Moffenmeid is a designation for women who had relationships with German soldiers during the occupation of the Netherlands during World War II, or there was suspicion of their doing so. The word mof is a swear word for German—the English equivalent is Kraut. The women in question were sometimes pro-German or prostitutes, but often they were women who happened to like a German man. After the liberation, many Moffenmeiden had their hair cut off or their heads shaved publicly.
In the Netherlands, many places exhibited hatred, anger, sadness and frustration during the five long years of occupation. The Dutch unleashed their venom on these women.
Some people may disagree with me, but, I think this was another despicable chapter in Dutch history. Many women sought out relationships with German soldiers to ensure their survival.
It is easy for people to judge when they have not been in a similar situation. I understand how some may say, especially survivors of camps, that these women got what they deserved. On the other hand, there was an element of hypocrisy because many of those, mainly men, who took it upon themselves to become judge, jury and executioner, had been collaborators. Additionally, some women who had been members of the resistance and had romantic relationships with Nazis only did this as part of their resistance duties, and yet, some of them were also treated like the other Moffenmeiden.
In 1948, an investigation was conducted into abuses in the camps where collaborators were interned after the war. It showed that women accused of collaborating with the occupiers in particular had been systematically abused, humiliated and raped in these camps. This only became clear when the National Archives was able to make the entire research file public for the first time in 2023.
The negative image of women that existed during the occupation was implicitly adopted by historians after the war; they introduced the term sexual collaboration for the phenomenon of Dutch women having a relationship with a German. In the Netherlands and other occupied countries, more extensive research was done in the 1990s into these women and their experiences. This showed that a large proportion of the women had hardly considered the fact that a relationship with a German soldier during the occupation could be a problem. They had just met a nice man. There was often no question of political motivation or opportunism but of naivete.

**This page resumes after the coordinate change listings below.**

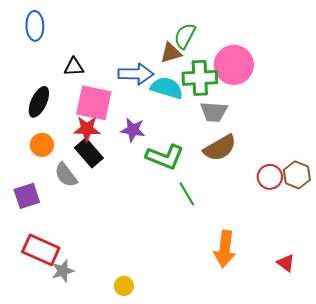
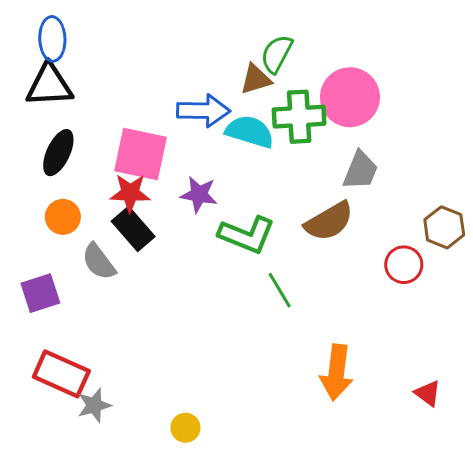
black triangle: (74, 67) -> (49, 85), moved, size x1.6
gray trapezoid: (214, 112) -> (360, 170), moved, turned -72
brown hexagon: (297, 175) -> (444, 227), moved

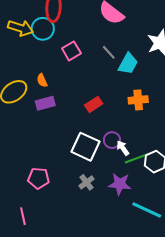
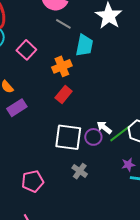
gray line: (109, 52) -> (63, 24), moved
orange cross: (138, 100) -> (62, 66), moved
purple circle: (112, 140) -> (93, 137), moved
purple star: (120, 184) -> (128, 165), moved, size x0.6

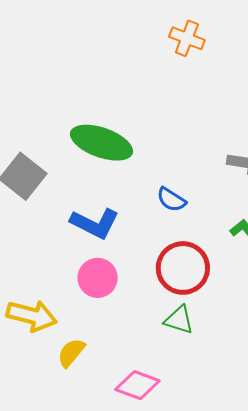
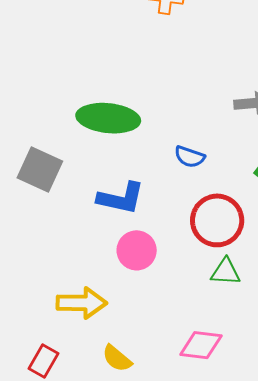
yellow semicircle: (71, 353) -> (117, 358), moved, turned -76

There was a reason for the public shaving or cutting of the hair. it seemed to be a punishment for a moral misdeed already at the beginning of the Christian era. For example, the Bible says that hair is a woman’s adornment. When this is taken away from the woman, her femininity is gone. People may have remembered that the phenomenon also occurred at the end of the First World War. In Belgium and France, the cutting of hair of women also took place in retaliation
Studies by historians Monika Diederichs and Rianne Oosterom show that an estimated 120,000 to 150,000 women walked with a German. From those relationships, 12,000 to 15,000 children were conceived in the war. The moffenmeiden were often only 16, 17 or 18 years old.
Often as old as the German soldiers, who especially at the beginning of the war exerted a great attraction on the girls. They are, unlike the stiff Dutch boys, romantic, courteous and look good in their tight Wehrmacht uniform. The girls paint a picture of boys who are homesick and reluctant to do military service. Ordinary girls who just fall in love at that age. Little did they know that there was going to be a price to be paid for it.
The women were publicly shaved; often to the point of bleeding because of blunt hand clippers. The heads were then rubbed with pitch or rust-resistant red lead. Some were first locked up in empty buildings before being shaved and examined for possible venereal diseases.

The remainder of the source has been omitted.